__TASK INSTRUCTIONS__
Your job is to print, exactly, the lines in the data below from the line with "JÚLIA JARABA ABENOZA" through the line with "#91 – Sylvain Thizy", both included, and to omit any picture.

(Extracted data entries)
——

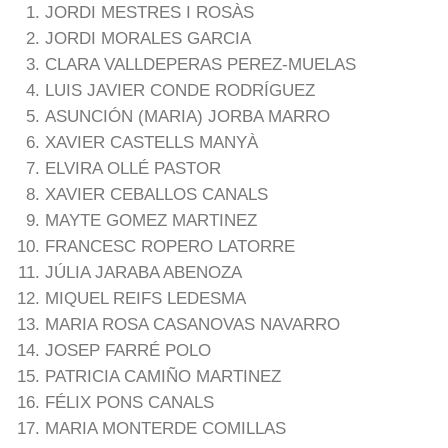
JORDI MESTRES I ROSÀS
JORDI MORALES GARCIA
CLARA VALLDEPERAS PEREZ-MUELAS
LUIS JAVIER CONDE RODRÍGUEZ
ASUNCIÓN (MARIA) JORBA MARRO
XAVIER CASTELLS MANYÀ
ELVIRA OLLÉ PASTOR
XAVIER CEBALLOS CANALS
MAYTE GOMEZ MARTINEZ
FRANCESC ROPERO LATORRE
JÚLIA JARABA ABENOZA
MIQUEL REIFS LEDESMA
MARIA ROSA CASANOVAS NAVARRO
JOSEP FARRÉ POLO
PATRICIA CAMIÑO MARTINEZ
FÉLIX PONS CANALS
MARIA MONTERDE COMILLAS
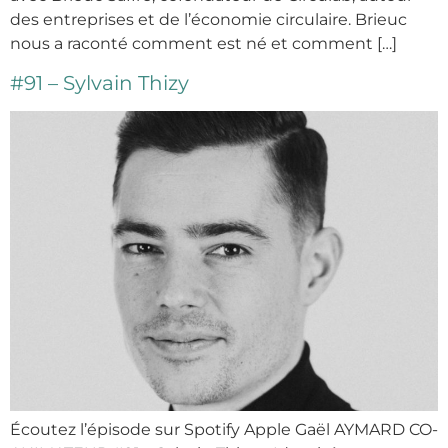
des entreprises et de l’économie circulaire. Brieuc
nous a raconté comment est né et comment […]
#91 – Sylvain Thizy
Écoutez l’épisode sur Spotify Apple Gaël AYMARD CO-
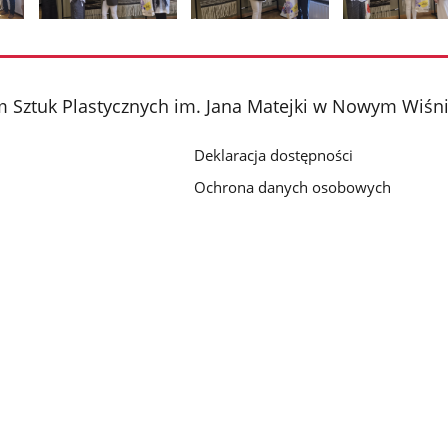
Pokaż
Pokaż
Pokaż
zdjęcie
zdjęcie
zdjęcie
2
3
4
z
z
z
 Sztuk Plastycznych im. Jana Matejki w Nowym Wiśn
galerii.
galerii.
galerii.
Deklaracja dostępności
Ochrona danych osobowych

——

__OUTPUT FOR THIS TASK__
JÚLIA JARABA ABENOZA
MIQUEL REIFS LEDESMA
MARIA ROSA CASANOVAS NAVARRO
JOSEP FARRÉ POLO
PATRICIA CAMIÑO MARTINEZ
FÉLIX PONS CANALS
MARIA MONTERDE COMILLAS
des entreprises et de l’économie circulaire. Brieuc
nous a raconté comment est né et comment […]
#91 – Sylvain Thizy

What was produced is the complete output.